Tell us about your experience on the road with James Brown.

It was quite a journey learning the ins and outs of the industry, the excitement, discipline, patience, understanding, guidance, and respect. I never experienced that level of entertainment until I joined Mr. Brown’s review. Just like he guided us on stage, he had rules for the road. Our hotel stays were disciplined, and we had to treat one another with respect.

You learn patience on the road because you can’t do things your way. The long hours of traveling after a show was frustrating at times, especially being on the road for months and not getting to go home.

 Learning to play together on stage was disciplined and you couldn’t let your ego take over. You might be in a mood at first, but rehearsing soothed your soul and made all the hustle and bustle worthwhile. It was exciting and sometimes hard to travel with “the hardest working man in show business.”  

Of your 32 years performing with the “Godfather of Soul,” do you have a funny story about James Brown?

 Mr. Brown was truly a funny cat. He was upset with me for not answering his call one day. Before every gig, he usually told the backup singers what to wear, but when I arrived that night, he ignored me. While we were on stage, he kept looking at me and I could tell he was still mad.

During one song, he usually called on background singer Cynthia Moore to adlib but that night he cried out, “Maartha! No! I mean, Maartha, oooh no! I mean, Cynthia! Won’t cha sing your song!” We were laughing and confused. Cynthia didn’t know whether to go forward or not. I knew he was still upset, and it was so heavy on his mind that he called my name by accident!

What inspired you to write your book, He’s a Funny Cat, Ms. High?

I used to write about my time traveling with Mr. Brown as his hairstylist. I got to know him so well that he called me his sister. He raised me too since I was only 18 when I joined his review. In my book, I wanted people to know that he was more than a performer. He was a down-to-earth man who was funny and didn’t know it. I wanted to share that side of him.  

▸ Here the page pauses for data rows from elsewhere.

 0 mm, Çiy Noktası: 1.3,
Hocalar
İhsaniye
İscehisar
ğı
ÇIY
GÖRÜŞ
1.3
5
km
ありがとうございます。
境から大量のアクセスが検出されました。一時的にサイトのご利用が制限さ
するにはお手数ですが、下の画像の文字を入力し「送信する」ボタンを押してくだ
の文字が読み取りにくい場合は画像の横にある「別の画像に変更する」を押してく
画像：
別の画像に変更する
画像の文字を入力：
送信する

He’s a Funny Cat is about Mr. Brown and who he was as a person. The title came from something he always used to say when he thought someone had a lot of nerve. He would turn to me and say, “He’s a funny cat, Ms. High!”

What advice would you give to a new artist embarking on a singing career?

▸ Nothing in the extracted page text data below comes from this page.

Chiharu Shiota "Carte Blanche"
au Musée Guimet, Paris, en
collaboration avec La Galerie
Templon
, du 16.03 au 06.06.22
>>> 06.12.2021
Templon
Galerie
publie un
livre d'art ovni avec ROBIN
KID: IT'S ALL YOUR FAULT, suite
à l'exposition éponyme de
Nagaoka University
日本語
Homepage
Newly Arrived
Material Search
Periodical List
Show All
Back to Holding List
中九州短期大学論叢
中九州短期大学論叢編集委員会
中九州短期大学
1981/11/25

Be certain this is what you want to do. Make sure you have someone to work with who has your best interests at heart. This isn’t an easy life. Know how to entertain an audience and know the business side. If this is truly what you want to do, stick with it and don’t give up. Always take care of your voice, practice, and be all that you can be. Trust in God; He will see you through!

What does success mean to you?

 Success is being satisfied in all you do—setting goals and working hard to reach them. Don’t give up on your plans because, even though it’s not easy, determination will get you where you want to be. I was determined to become a singer and, in peace and harmony, I’m still doing what I love. My life is healthy and I have no regrets. I will continue to love the Lord and give Him thanks for the rest of my life. That’s what success is to me.

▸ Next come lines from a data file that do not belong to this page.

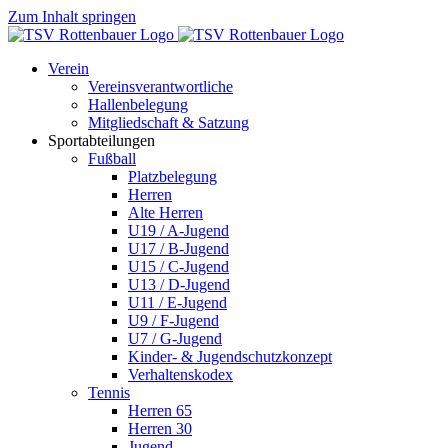
Zum Inhalt springen
Verein
Vereinsverantwortliche
Hallenbelegung
Mitgliedschaft & Satzung
Sportabteilungen
Fußball
Platzbelegung
Herren
Alte Herren
U19 / A-Jugend
U17 / B-Jugend
U15 / C-Jugend
U13 / D-Jugend
U11 / E-Jugend
U9 / F-Jugend
U7 / G-Jugend
Kinder- & Jugendschutzkonzept
Verhaltenskodex
Tennis
Herren 65
Herren 30
Jugend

What sense of purpose have you drawn from your culture and community?

Black lives have always mattered. I’m so proud to be the black woman I am. All lives matter. I’ve never felt any race is above mine. We’ve accomplished and done so much in America and for America. Even though people don’t want to accept our heritage and who we are, no one has the right to tell us to go back where we came from. I know who I am and I will always represent my race with decency and respect. I will encourage my brothers and sisters that we can work together, love and respect one another. We are the strongest race and we must love and stand together for our rights.